If we were to stop at this point we are left with a pretty dismal and depressing picture of a war of hopeless conflict and tension between the flesh and the spirit. Thankfully, we are not left to dangle in despair, because all that Paul has announced has set the stage for his question as, he says, "Who will rescue me from this body of death?”…And then, he gives us the answer – “Thanks be to God--through Jesus Christ our Lord..."
Deliverance from our sinful nature does not come through law, personal power, self resolve, or separation or a change of environment. All that has been said up to this point has been said to say this: Although both natures co-exist together in tension and conflict, only the stronger one will reign and rule in dominance. The stronger one will be the one that we attend to and spend the most time with. The stronger one will be the one that is fed, nourished and nurtured…the stronger one is the one that wins over our “wanna”!
God has given us great disciplines in which our new created spiritual nature may grow in the grace and the knowledge of God. Staying in His Word, prayer, fellowship, worship, service with a heart consistently filled with praise and thankfulness--- will see the presence, power and peace of our Lord enlarged and magnified within the believer’s mind and heart. The more time we spend seeking the Holy Spirit’s leading and direction, the more the Holy Spirit will occupy the desires, the reasoning, and the choices one makes, as the will seeks to please God.
The first announcement that Paul makes is that he is unspiritual, carnal and a slave to sin as perceived from within his sinful nature.
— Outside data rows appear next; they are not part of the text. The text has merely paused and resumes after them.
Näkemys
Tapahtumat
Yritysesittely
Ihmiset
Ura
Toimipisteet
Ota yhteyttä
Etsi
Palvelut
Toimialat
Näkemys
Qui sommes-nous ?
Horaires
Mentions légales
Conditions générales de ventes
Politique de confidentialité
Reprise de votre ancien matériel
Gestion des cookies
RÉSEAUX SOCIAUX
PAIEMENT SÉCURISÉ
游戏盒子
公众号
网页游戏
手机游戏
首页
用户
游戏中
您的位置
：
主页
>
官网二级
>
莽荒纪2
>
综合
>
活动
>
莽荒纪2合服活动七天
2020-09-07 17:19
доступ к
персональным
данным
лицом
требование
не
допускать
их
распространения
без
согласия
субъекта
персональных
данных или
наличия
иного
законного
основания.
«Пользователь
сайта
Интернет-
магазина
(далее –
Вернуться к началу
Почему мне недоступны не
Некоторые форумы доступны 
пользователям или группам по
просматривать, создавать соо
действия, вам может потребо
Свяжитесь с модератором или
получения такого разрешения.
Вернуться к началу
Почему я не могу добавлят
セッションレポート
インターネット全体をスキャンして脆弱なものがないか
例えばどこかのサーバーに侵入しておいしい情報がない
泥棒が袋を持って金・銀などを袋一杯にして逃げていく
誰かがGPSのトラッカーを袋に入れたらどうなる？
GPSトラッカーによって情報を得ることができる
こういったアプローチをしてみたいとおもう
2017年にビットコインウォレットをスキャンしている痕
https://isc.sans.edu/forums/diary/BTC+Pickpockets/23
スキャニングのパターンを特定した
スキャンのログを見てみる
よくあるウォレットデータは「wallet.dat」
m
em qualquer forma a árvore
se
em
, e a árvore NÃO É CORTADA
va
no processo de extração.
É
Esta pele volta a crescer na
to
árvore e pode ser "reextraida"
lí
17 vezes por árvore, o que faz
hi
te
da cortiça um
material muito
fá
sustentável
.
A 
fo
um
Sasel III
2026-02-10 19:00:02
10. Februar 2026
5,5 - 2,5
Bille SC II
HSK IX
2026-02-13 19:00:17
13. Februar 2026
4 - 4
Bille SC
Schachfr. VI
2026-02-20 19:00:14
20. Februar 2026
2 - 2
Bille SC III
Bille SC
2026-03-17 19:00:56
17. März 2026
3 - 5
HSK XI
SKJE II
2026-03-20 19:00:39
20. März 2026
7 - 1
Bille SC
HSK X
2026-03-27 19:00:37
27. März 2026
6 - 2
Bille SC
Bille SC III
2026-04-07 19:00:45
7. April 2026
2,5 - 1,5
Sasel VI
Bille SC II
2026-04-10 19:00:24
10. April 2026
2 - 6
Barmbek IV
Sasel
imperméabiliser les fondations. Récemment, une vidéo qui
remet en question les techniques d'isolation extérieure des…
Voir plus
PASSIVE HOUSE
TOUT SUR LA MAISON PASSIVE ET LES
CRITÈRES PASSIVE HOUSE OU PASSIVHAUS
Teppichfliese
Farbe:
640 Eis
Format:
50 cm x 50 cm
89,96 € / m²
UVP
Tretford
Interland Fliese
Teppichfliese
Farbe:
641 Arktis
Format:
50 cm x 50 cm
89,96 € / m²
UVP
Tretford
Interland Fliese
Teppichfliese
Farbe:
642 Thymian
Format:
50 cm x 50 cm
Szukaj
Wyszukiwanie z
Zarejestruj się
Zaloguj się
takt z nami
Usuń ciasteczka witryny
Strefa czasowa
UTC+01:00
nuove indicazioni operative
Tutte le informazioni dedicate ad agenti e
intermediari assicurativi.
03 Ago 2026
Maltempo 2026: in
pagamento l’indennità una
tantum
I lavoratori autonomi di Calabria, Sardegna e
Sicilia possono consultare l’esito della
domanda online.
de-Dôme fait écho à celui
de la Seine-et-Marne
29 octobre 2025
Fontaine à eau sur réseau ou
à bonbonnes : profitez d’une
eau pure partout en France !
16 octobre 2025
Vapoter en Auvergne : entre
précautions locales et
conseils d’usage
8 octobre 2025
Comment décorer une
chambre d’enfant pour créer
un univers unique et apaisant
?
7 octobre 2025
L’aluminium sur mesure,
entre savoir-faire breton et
When Paul says that he "is sold as a slave to sin" he simply means, that as a creature of the "sinful nature", he is subject to sin, a slave to sin in his sinful nature, capable of sinning, guilty of sinning, influenced by sin and cannot free himself by himself of sin and of falling short of God’s glory. It goes to the scripture that says “no man can have two masters”…It’s only when we decide to have one master, that we begin the journey to true change and the expression of fruit in our lives; love, joy, peace, patience, kindness, gentleness, self-control.
Perhaps it comes down to the words of Joshua...."Choose this day whom you will serve, as for me and my house---we shall serve the Lord."
I guess the word for this lesson on change would be “focus”. What is the real focus of your life? If you were to keep a spiritual journal, how much time do you spend seeking and feeding and following your spiritual nature? An hour on Sunday? – Ten minutes a day? Real change means always having the right focus.